Но обычно исполнением таких роскошных желаний не занимается даже пресловутый Монумент. Поэтому сдохнуть не вышло. В легкие хлынул немного сладковатый воздух, отдающий клубникой, при этом носовое дыхание отрубилось, перекрытое трубками.
Я в любой ситуации привык думать только о плохом раскладе, ибо про хороший думать не надо, если что он сам придет. Поэтому я принялся вспоминать, какой газ так пахнет. Разумеется, отравляющий. Циклозарин? Нет, тот скорее с персиковым запахом. Хлорпикрин? Тоже не похоже, тот вроде резче вонять должен…
А потом думалка перестала думать.
Нет, я не вырубился. Скорее, слегка отъехал, погрузившись в некое полубеспамятство. Но при этом я осознавал, что мне стало очень больно. Экстремальная боль пронзила все тело, от макушки до пяток. И если б не это полуотъехавшее состояние, я бы наверно просто отключился. Но приторный клубничный газ обволакивал мозги, не давая им вырубиться, и мне оставалось лишь плавать в океане боли, расплываясь в ней безвольной кляксой… Становясь этой самой болью, растворенной в вечности…

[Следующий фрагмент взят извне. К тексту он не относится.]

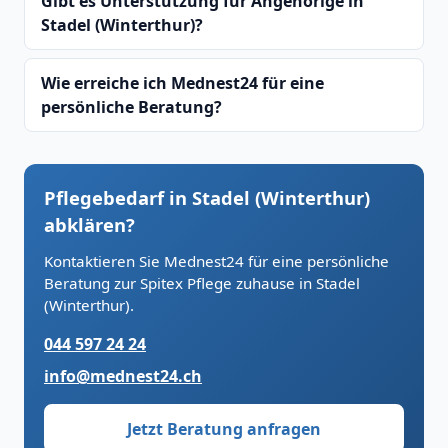
Gibt es Unterstützung für Angehörige in
Stadel (Winterthur)?
Wie erreiche ich Mednest24 für eine
persönliche Beratung?
Pflegebedarf in Stadel (Winterthur)
abklären?
Kontaktieren Sie Mednest24 für eine persönliche
Beratung zur Spitex Pflege zuhause in Stadel
(Winterthur).
044 597 24 24
info@mednest24.ch
Jetzt Beratung anfragen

И вдруг настал момент, когда я осознал, что вязкая жидкость уходит, стекает куда-то вниз. При этом вслед за нею с моего тела сползли и захваты, фиксирующие голову и конечности. А еще в моей дыхалке больше не было трубки, всунутой туда принудительно, и я мог дышать самостоятельно.
Я приподнял свою руку насколько позволяла стеклянная крышка автоклава. И даже не особо удивился тому, с какой легкостью я это сделал. Потому, что это была не моя рука, которая до загрузки в автоклав была вдвое тоньше этой конечности, перевитой серебристыми гипертрофированными мускулами.
«Получилось», – пришла вялая мысль, следом за которой в памяти всплыло воспоминание: у той твари на пристани Припяти были точно такие же руки. Ага. Значит, сейчас на мне наноэкзоскелет, изобретенный Хароном. Замечательно. А как теперь насчет выбраться отсюда?
Словно в ответ на мои мысли внизу подо мной что-то хлюпнуло – похоже, встроенные в автоклав насосы всосали остатки мерзкой жидкости, в которой я чуть не утонул. Следом щелкнула и чуть приподнялась крышка моего стеклянного гроба. Намек более чем прозрачный.
Я неловко двинул рукой – и эту крышку чуть не сорвало с петель, с такой силой она откинулась назад. Потрясающе! Это тебе не медленная, неуклюжая сила штурмовых механических экзоскелетов! Это мощь дикого зверя – грациозная, быстрая, и смертоносная!